The FIFA games are usually an exception to pay per view and can usually be found on cable in the US (Disney/ESPN currently have a lock on the FIFA games in English, Telemundo in Spanish).
This all changes for other competitions - the organizers usually own the rights and they each go about selling those rights in different ways. Currently UEFA, the organizers of the top European clubs, 'Champions League', have done a deal with Real Networks for same day video coverage, video highlights and live audio, $5/month, $40/season. I'm ambivalent to Real but many
But be careful what you wish for, the Men's World Cup coverage was adequate, but fuzzy. It could be a little hard to see what was happening. I've only viewed the free preview of the UEFA Real Network stuff and the video is dramatically better, still not up there with a good TV, but not far short either - ASSUMING you have a high speed (100kb+) connection. Forget dial up for anything other than audio.
Oh, everything is streamed, no downloads, DRM and all that guff.
Go Chelski for The Champions League!
Richard
Keep It Simple
Unauthorized reproduction is prohibited without the express written consent of the commissioner of baseball"
Like I said, we used to rebroadcast illegally. We only had implied oral consent to rebroadcast.

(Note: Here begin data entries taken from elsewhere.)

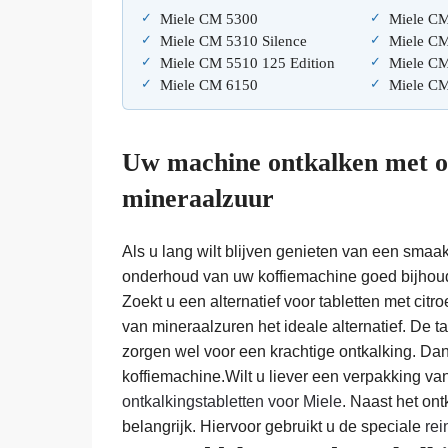
Miele CM 5300
Miele C
Miele CM 5310 Silence
Miele C
Miele CM 5510 125 Edition
Miele C
Miele CM 6150
Miele C
Uw machine ontkalken met on
mineraalzuur
Als u lang wilt blijven genieten van een smaakv
onderhoud van uw koffiemachine goed bijhoud.
Zoekt u een alternatief voor tabletten met cit
van mineraalzuren het ideale alternatief. De t
zorgen wel voor een krachtige ontkalking. Dank
koffiemachine.Wilt u liever een verpakking va
ontkalkingstabletten voor Miele
. Naast het on
belangrijk. Hiervoor gebruikt u de speciale
rei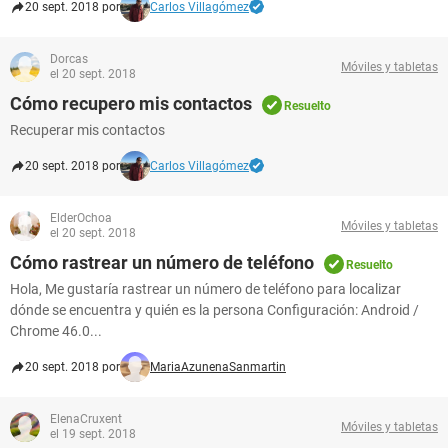
20 sept. 2018 por
Carlos Villagómez
Dorcas
Móviles y tabletas
el 20 sept. 2018
Cómo recupero mis contactos
Resuelto
Recuperar mis contactos
20 sept. 2018 por
Carlos Villagómez
ElderOchoa
Móviles y tabletas
el 20 sept. 2018
Cómo rastrear un número de teléfono
Resuelto
Hola, Me gustaría rastrear un número de teléfono para localizar
dónde se encuentra y quién es la persona Configuración: Android /
Chrome 46.0...
20 sept. 2018 por
MariaAzunenaSanmartin
ElenaCruxent
Móviles y tabletas
el 19 sept. 2018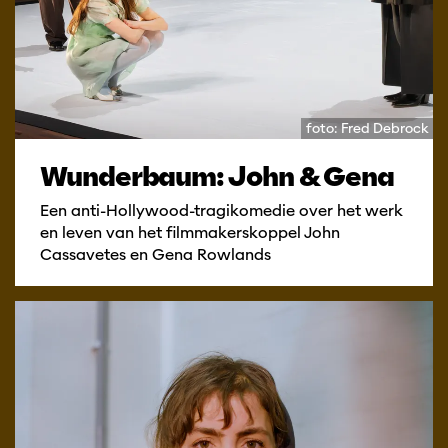
foto: Fred Debrock
Wunderbaum: John & Gena
Een anti-Hollywood-tragikomedie over het werk
en leven van het filmmakerskoppel John
Cassavetes en Gena Rowlands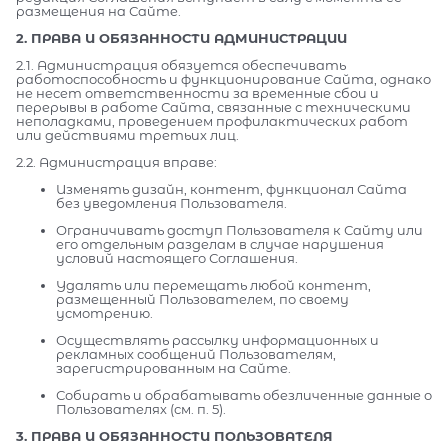
размещения на Сайте.
2. ПРАВА И ОБЯЗАННОСТИ АДМИНИСТРАЦИИ
2.1. Администрация обязуется обеспечивать
работоспособность и функционирование Сайта, однако
не несет ответственности за временные сбои и
перерывы в работе Сайта, связанные с техническими
неполадками, проведением профилактических работ
или действиями третьих лиц.
2.2. Администрация вправе:
Изменять дизайн, контент, функционал Сайта
без уведомления Пользователя.
Ограничивать доступ Пользователя к Сайту или
его отдельным разделам в случае нарушения
условий настоящего Соглашения.
Удалять или перемещать любой контент,
размещенный Пользователем, по своему
усмотрению.
Осуществлять рассылку информационных и
рекламных сообщений Пользователям,
зарегистрированным на Сайте.
Собирать и обрабатывать обезличенные данные о
Пользователях (см. п. 5).
3. ПРАВА И ОБЯЗАННОСТИ ПОЛЬЗОВАТЕЛЯ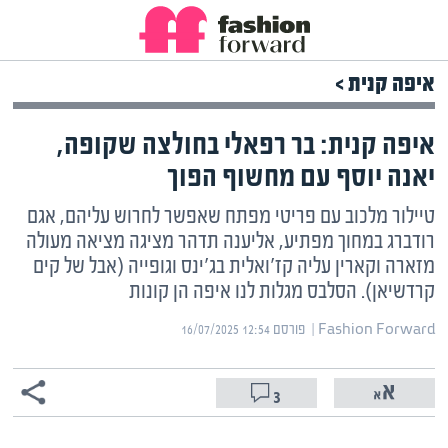
איפה קנית >
איפה קנית: בר רפאלי בחולצה שקופה,
יאנה יוסף עם מחשוף הפוך
טיילור מלכוב עם פריטי מפתח שאפשר לחרוש עליהם, אגם
רודברג במחוך מפתיע, אליענה תדהר מציגה מציאה מעולה
מזארה וקארין עליה קז'ואלית בג'ינס וגופייה (אבל של קים
קרדשיאן). הסלבס מגלות לנו איפה הן קונות
Fashion Forward | ‏
פורסם ‎16/07/2025 12:54
3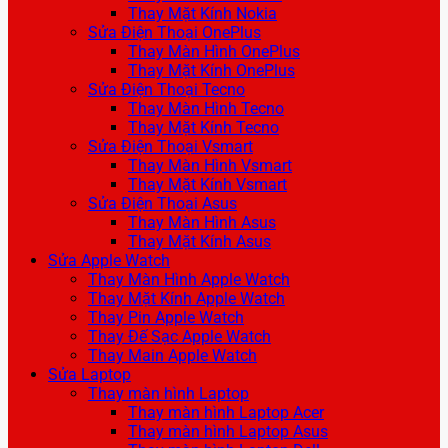
Thay Mặt Kính Nokia
Sửa Điện Thoại OnePlus
Thay Màn Hình OnePlus
Thay Mặt Kính OnePlus
Sửa Điện Thoại Tecno
Thay Màn Hình Tecno
Thay Mặt Kính Tecno
Sửa Điện Thoại Vsmart
Thay Màn Hình Vsmart
Thay Mặt Kính Vsmart
Sửa Điện Thoại Asus
Thay Màn Hình Asus
Thay Mặt Kính Asus
Sửa Apple Watch
Thay Màn Hình Apple Watch
Thay Mặt Kính Apple Watch
Thay Pin Apple Watch
Thay Đế Sạc Apple Watch
Thay Main Apple Watch
Sửa Laptop
Thay màn hình Laptop
Thay màn hình Laptop Acer
Thay màn hình Laptop Asus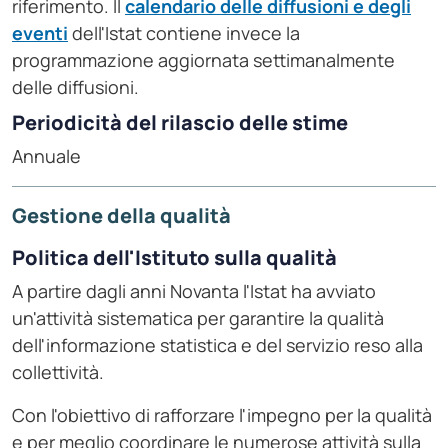
riferimento. Il
calendario delle diffusioni e degli
eventi
dell'Istat contiene invece la
programmazione aggiornata settimanalmente
delle diffusioni.
Periodicità del rilascio delle stime
Annuale
Gestione della qualità
Politica dell'Istituto sulla qualità
A partire dagli anni Novanta l'Istat ha avviato
un'attività sistematica per garantire la qualità
dell'informazione statistica e del servizio reso alla
collettività.
Con l'obiettivo di rafforzare l'impegno per la qualità
e per meglio coordinare le numerose attività sulla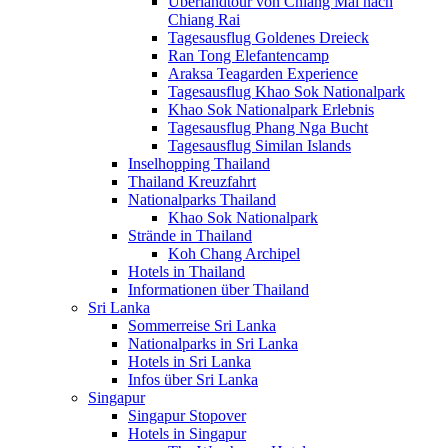
Überlandtour von Chiang Mai nach
Chiang Rai
Tagesausflug Goldenes Dreieck
Ran Tong Elefantencamp
Araksa Teagarden Experience
Tagesausflug Khao Sok Nationalpark
Khao Sok Nationalpark Erlebnis
Tagesausflug Phang Nga Bucht
Tagesausflug Similan Islands
Inselhopping Thailand
Thailand Kreuzfahrt
Nationalparks Thailand
Khao Sok Nationalpark
Strände in Thailand
Koh Chang Archipel
Hotels in Thailand
Informationen über Thailand
Sri Lanka
Sommerreise Sri Lanka
Nationalparks in Sri Lanka
Hotels in Sri Lanka
Infos über Sri Lanka
Singapur
Singapur Stopover
Hotels in Singapur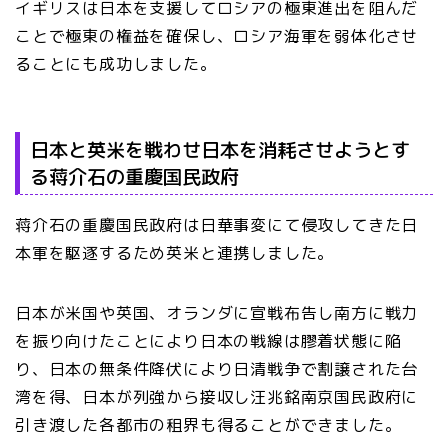
イギリスは日本を支援してロシアの極東進出を阻んだ
ことで極東の権益を確保し、ロシア海軍を弱体化させ
ることにも成功しました。
日本と英米を戦わせ日本を消耗させようとす
る蒋介石の重慶国民政府
蒋介石の重慶国民政府は日華事変にて侵攻してきた日
本軍を駆逐するため英米と連携しました。
日本が米国や英国、オランダに宣戦布告し南方に戦力
を振り向けたことにより日本の戦線は膠着状態に陥
り、日本の無条件降伏により日清戦争で割譲された台
湾を得、日本が列強から接収し汪兆銘南京国民政府に
引き渡した各都市の租界も得ることができました。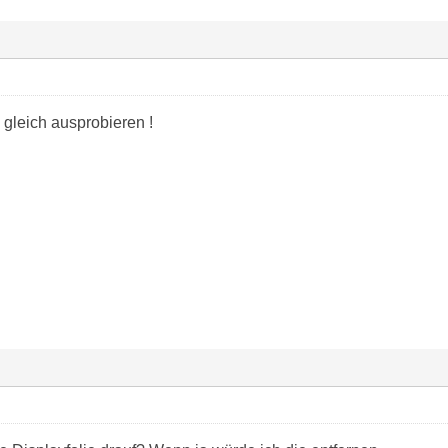
gleich ausprobieren !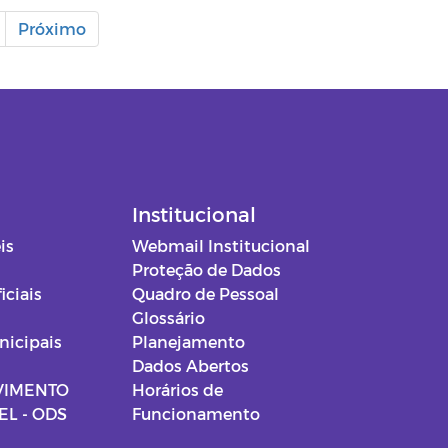
Próximo
Institucional
is
Webmail Institucional
Proteção de Dados
iciais
Quadro de Pessoal
Glossário
nicipais
Planejamento
Dados Abertos
VIMENTO
Horários de
L - ODS
Funcionamento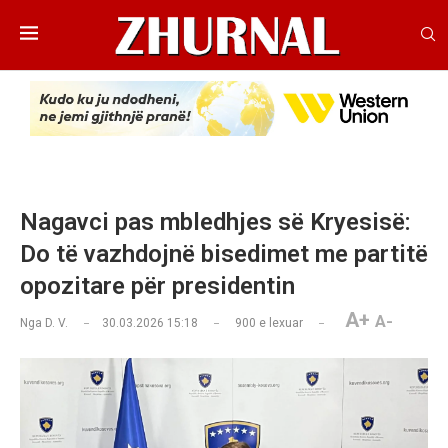
Nagavci pas mbledhjes së Kryesisë:
Do të vazhdojnë bisedimet me partitë
opozitare për presidentin
A+
A-
Nga
D. V.
30.03.2026 15:18
900
e lexuar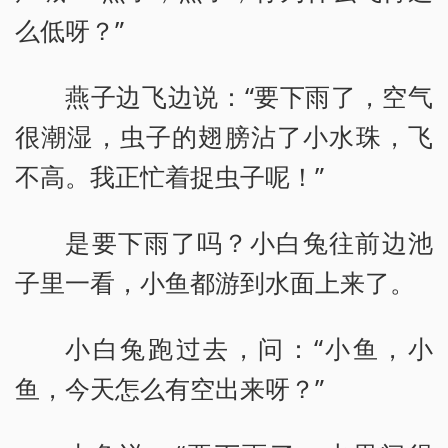
么低呀？”
燕子边飞边说：“要下雨了，空气
很潮湿，虫子的翅膀沾了小水珠，飞
不高。我正忙着捉虫子呢！”
是要下雨了吗？小白兔往前边池
子里一看，小鱼都游到水面上来了。
小白兔跑过去，问：“小鱼，小
鱼，今天怎么有空出来呀？”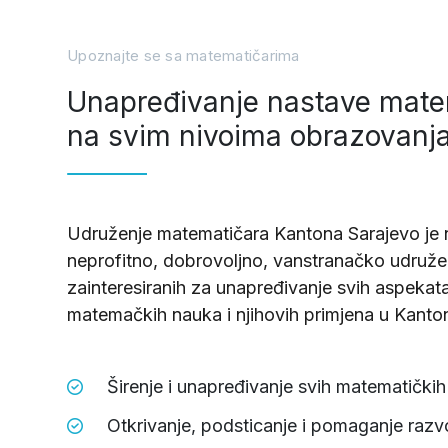
Upoznajte se sa matematičarima
Unapređivanje nastave mate
na svim nivoima obrazovanj
Udruženje matematičara Kantona Sarajevo je 
neprofitno, dobrovoljno, vanstranačko udruž
zainteresiranih za unapređivanje svih aspekat
matemačkih nauka i njihovih primjena u Kanto
Širenje i unapređivanje svih matematičkih 
Otkrivanje, podsticanje i pomaganje razv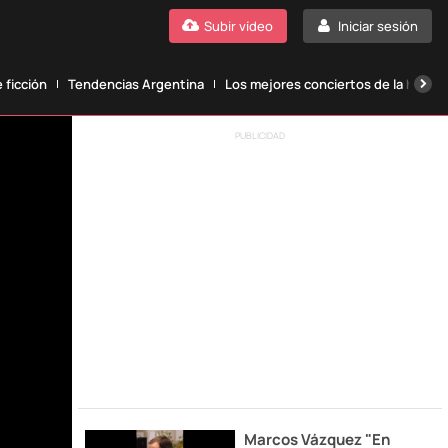
Subir vídeo
Iniciar sesión
 ficción
Tendencias Argentina
Los mejores conciertos de la histori
PUBLICIDAD
Marcos Vázquez "En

While perhaps not the most exciting stuff out there, one of the few online simulcasts I know of is the Annenberg/CPB Satellite channel -- which largely broadcasts educational programs (eg: telecourses for distance learning initiatives and teacher professional development):
channel info: http://learner.org/channel/channel.html
simulcast link: http://learner.org/channel/broadband/video.html
i used to work for a movie studio in IT. one day one of the head honchos came in and asked how easy it would be to set up a streaming server. i said it was easy, and had a demo running in a few days. his idea was that all of our clients were spending tons of money having demo VHS tapes duplicated to send out to investor/clients/promos/whatnot, and that streaming the video online would be a lot cheaper, since it was edit once and go. we got approved for a kick ass streaming server system. there was talk of a major company springing up from this. the word IPO was everywhere. seed stock was the buzzword of the office. it was going to revolutionize the company. so we set up. and we waited. and waited. and waited. none of our clients were interested. they felt that it was too expensive. even the ones that we were giving it to were not really interested in having it. we got more notice from the big players in streaming video than we did customer contact. when i left the company streaming was all but a dead issue. i don't even think they have the web site any more, and probably the equipment got sent back after the lease or something. oh well, i had fun setting everything up myself and running it. in the end i even had a setup elsewhere that was streaming porn for an unnamed webcam girl. showed up her hosting company as they felt it was impossible to do.
bottom line? just like everything else on the internet, no one wanted to pay for it. our clients or theirs. we couldn't give it away after the tech bubble burst.